Include switches, if any. Most non-commercial routers have only four ports - likely to be a switch somewhere if the business does not have a commercial router in place.

And, depending on the router, you can control the wired and wireless configurations. E.g., Wireless available only outside of normal working hours for employee wireless devices.

That router (or perhaps a more configurable router) most likely can be used to control end user access to the internet via Parental Control type configuration settings. Wired and wireless, Employees or Guests.

A shared folder could be set up on the Secretary's computer that only your Dad's computer would have access (read, write, delete) to any files placed there by the secretary.

The Secretary's PC could be blocked from internet access via the router.

As for computers being able to access each other: just do not give any user the necessary admin rights or other wise set up shared drives or folders between those computers.

Overall, it may be fairly straightforward to address the stated requirements.

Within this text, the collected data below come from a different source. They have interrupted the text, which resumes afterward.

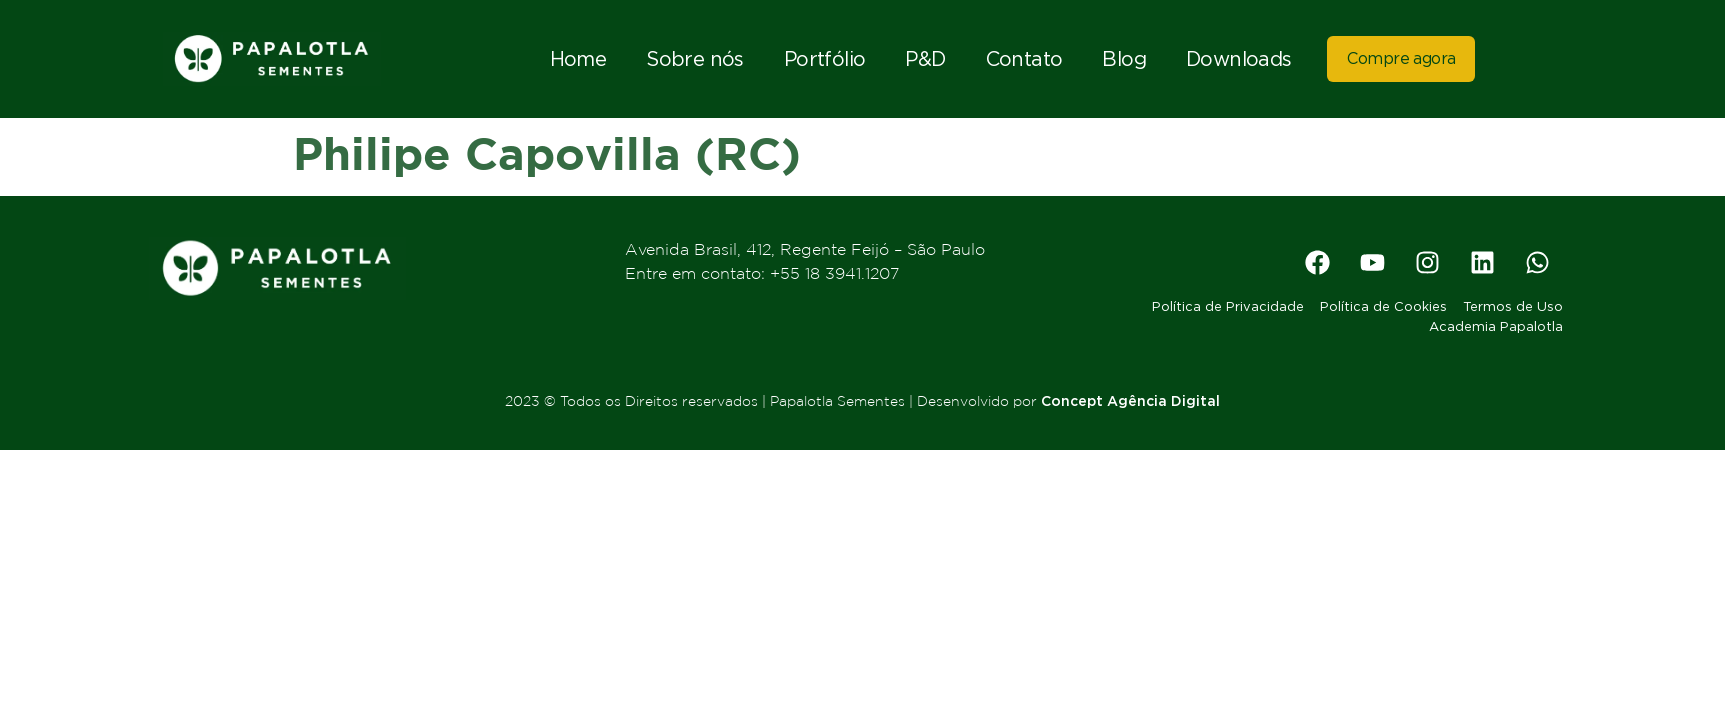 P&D (925, 58)
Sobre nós (695, 58)
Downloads (1239, 58)
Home (578, 58)
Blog (1124, 58)
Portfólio (825, 58)
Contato (1024, 58)
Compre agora (1401, 58) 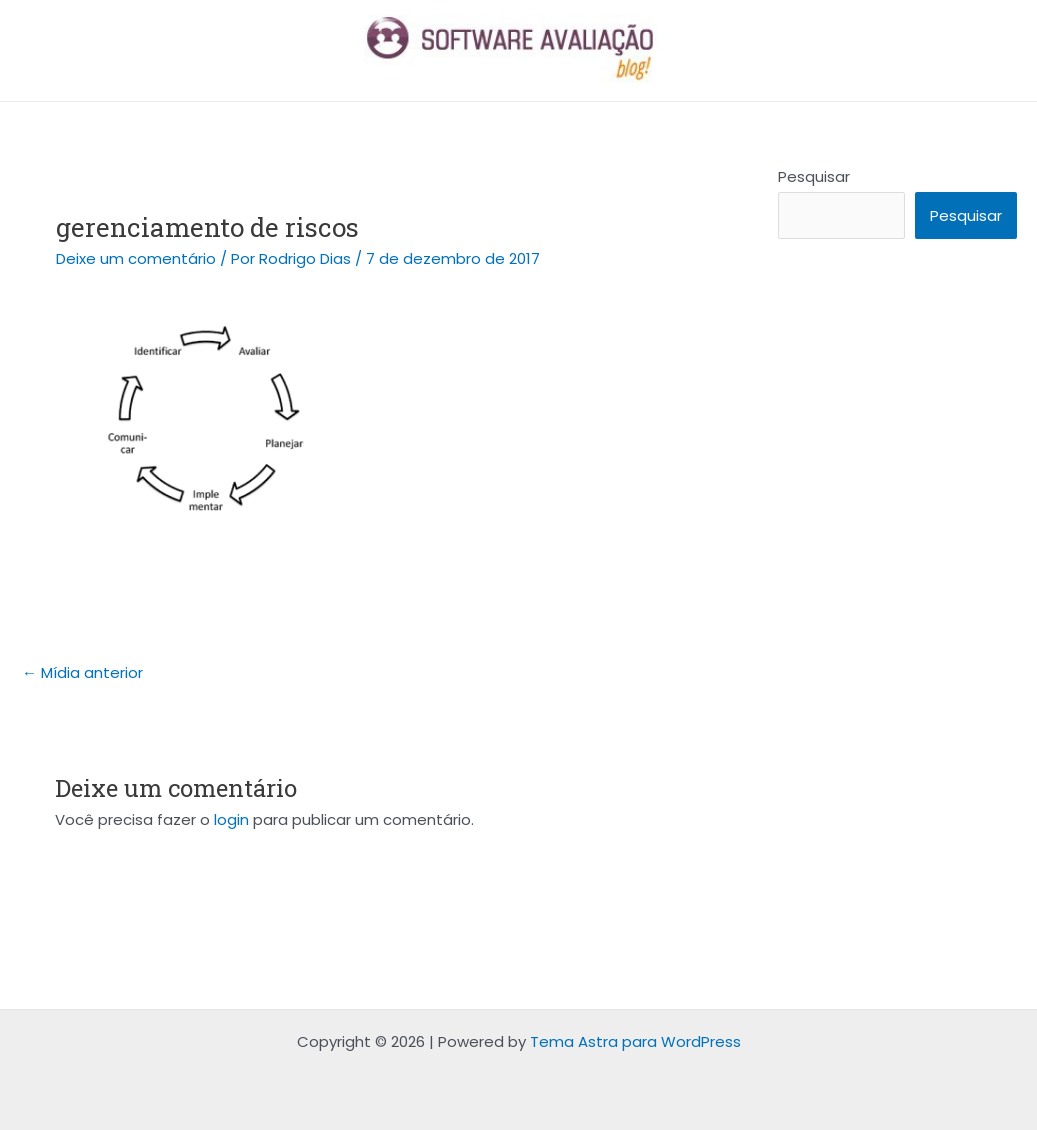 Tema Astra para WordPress (635, 1041)
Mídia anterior (82, 672)
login (231, 819)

My thought is for you to do some reading with respect "Parental Controls" and what may be possible. Likely to vary some depending the router.

Starter links:

https://www.tp-link.com/us/support/faq/1531/

https://www.makeuseof.com/tag/4-ways-to-manage-your-kids-internet-use-with-your-router/

Etc...

Not suggesting that the employees are kids but the overall security requirements are applicable.

You can get even more information by referring to the User Guide/Manual for any given router. First place to look is in the manual for the existing router. Or modem/router.

Again, I think the key is to start with the existing router and what may or may be configurable with respect to the business requirements.